The distinct brown colour of soil walls, the yin and yang tiles, its wooden fences and big water jars give Bo Da Pagoda an old-world feel. The pagoda houses a remarkable collection of the oldest Buddhist texts in Vietnam, which are engraved on a type of ebony [Diospyros decandra] wooden blocks and have lasted for hundreds of years without any preservatives.
Bo Da Pagoda was built in the 11th century during the Ly Dynasty, the golden age of Buddhism in Vietnam. The pagoda, which has survived several wars and been renovated many times throughout the centuries, now demonstrates the architectural style of the Nguyen Dynasty (the last dynasty of feudal Vietnam).
Its architectural complex consists of nearly 100 ancient compartments, which all open into one another, and features a distinct layout that resembles the word “quốc” (國-“state”) in Chinese.

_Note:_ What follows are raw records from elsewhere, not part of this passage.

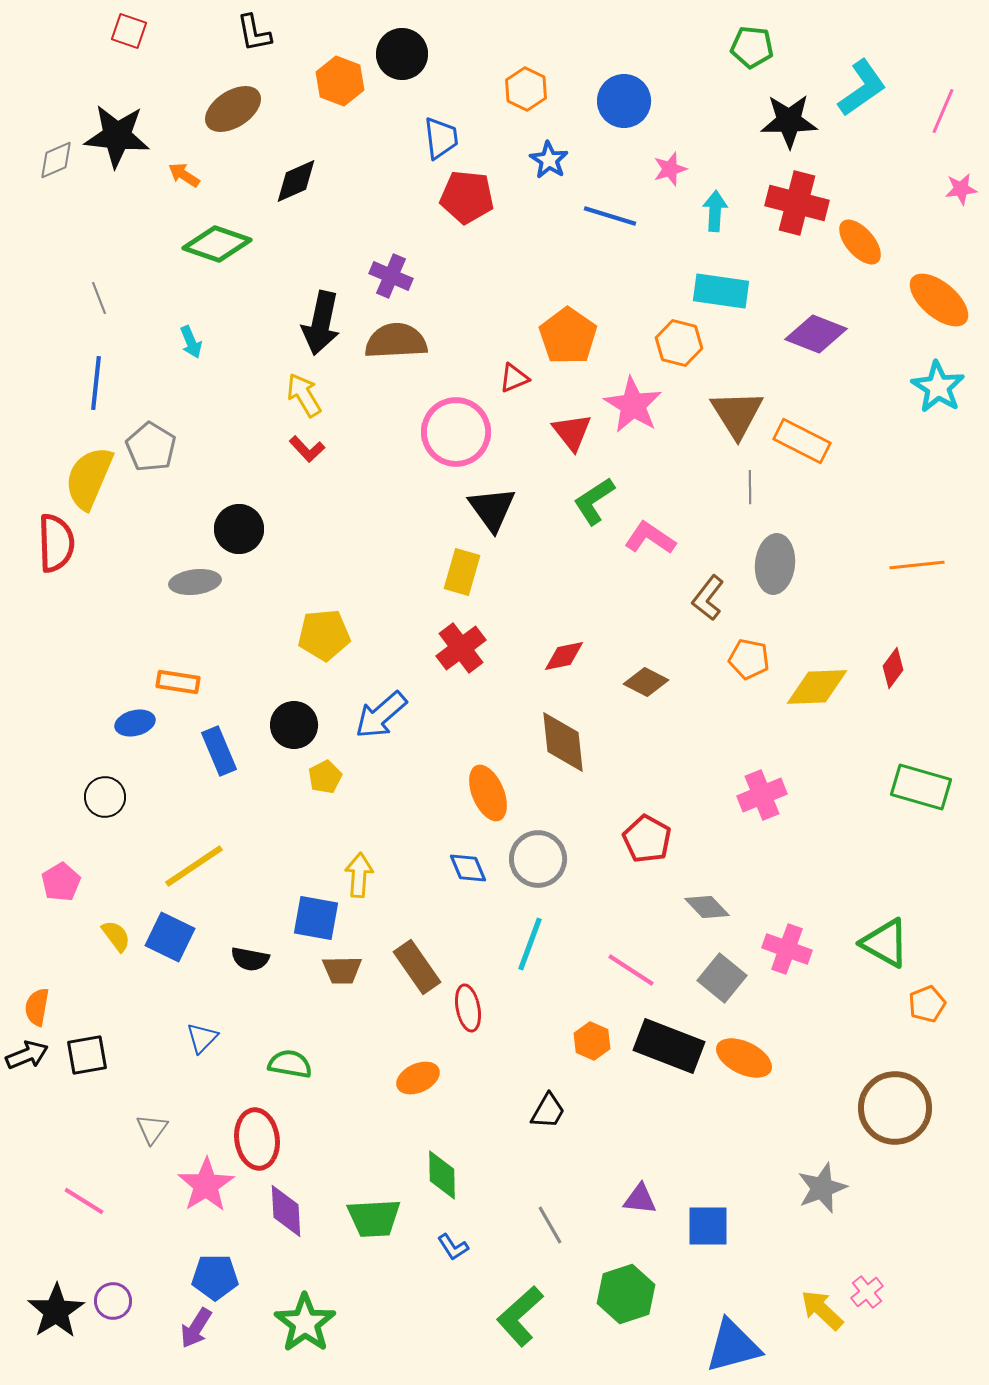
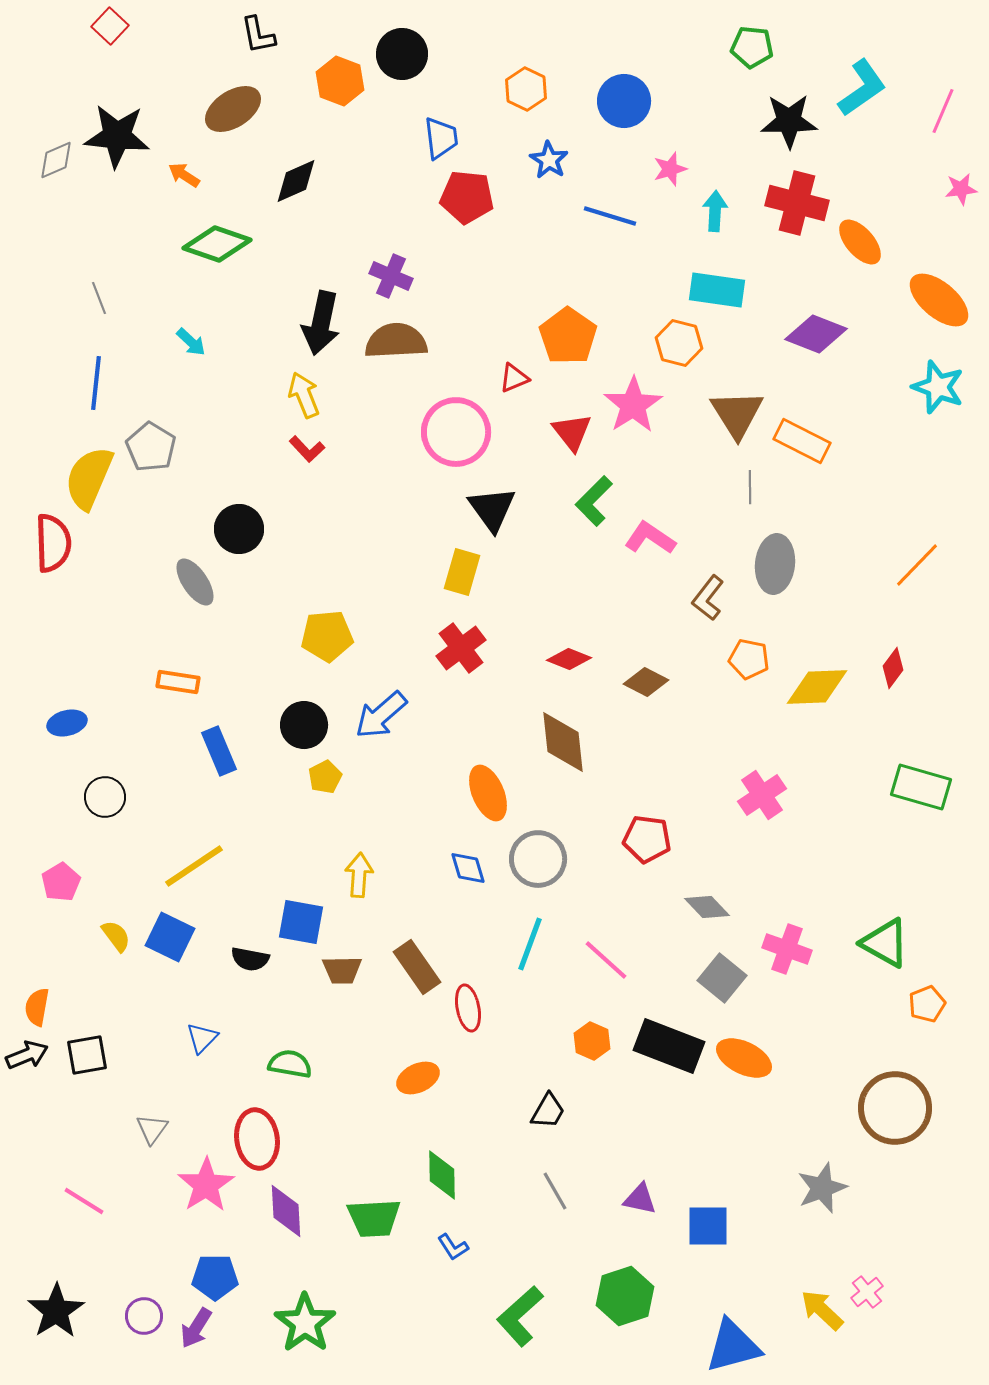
red square at (129, 31): moved 19 px left, 5 px up; rotated 24 degrees clockwise
black L-shape at (254, 33): moved 4 px right, 2 px down
cyan rectangle at (721, 291): moved 4 px left, 1 px up
cyan arrow at (191, 342): rotated 24 degrees counterclockwise
cyan star at (938, 387): rotated 12 degrees counterclockwise
yellow arrow at (304, 395): rotated 9 degrees clockwise
pink star at (633, 405): rotated 8 degrees clockwise
green L-shape at (594, 501): rotated 12 degrees counterclockwise
red semicircle at (56, 543): moved 3 px left
orange line at (917, 565): rotated 40 degrees counterclockwise
gray ellipse at (195, 582): rotated 63 degrees clockwise
yellow pentagon at (324, 635): moved 3 px right, 1 px down
red diamond at (564, 656): moved 5 px right, 3 px down; rotated 33 degrees clockwise
blue ellipse at (135, 723): moved 68 px left
black circle at (294, 725): moved 10 px right
pink cross at (762, 795): rotated 12 degrees counterclockwise
red pentagon at (647, 839): rotated 21 degrees counterclockwise
blue diamond at (468, 868): rotated 6 degrees clockwise
blue square at (316, 918): moved 15 px left, 4 px down
pink line at (631, 970): moved 25 px left, 10 px up; rotated 9 degrees clockwise
purple triangle at (640, 1199): rotated 6 degrees clockwise
gray line at (550, 1225): moved 5 px right, 34 px up
green hexagon at (626, 1294): moved 1 px left, 2 px down
purple circle at (113, 1301): moved 31 px right, 15 px down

Therefore, although the complex appears to be closed from the outside, once getting to the inner area of the pagoda, visitors probably get lost within a maze of corridors and shrine rooms.
Tourists may wish to pray in the sanctuary hall or absorb themselves in a sacred atmosphere in the 2-arch Tower Garden along the hill outside the pagoda.
The pagoda is famous for its record as the largest tower garden in Vietnam with 97 towers, inside which are the cremated remains of 1,214 monks and nuns of Lam Te Buddhism. All of these towers are made of stone and solid brick, coated with lime, molasses and wood-pulp and inscribed with the days of birth and death of the monks and nuns.
Bo Da pagoda is also home of over 2,000 Sutra woodblocks dated from the 18th century. Carved on “thi” wood (Diospyros decandra) that is light, pliable yet durable, the woodblocks have survived time and weather without any preservative. Those priceless woodblocks are now carefully preserved and protected in the pagoda’s library but can be shown to visitors if they ask for permission of the monks.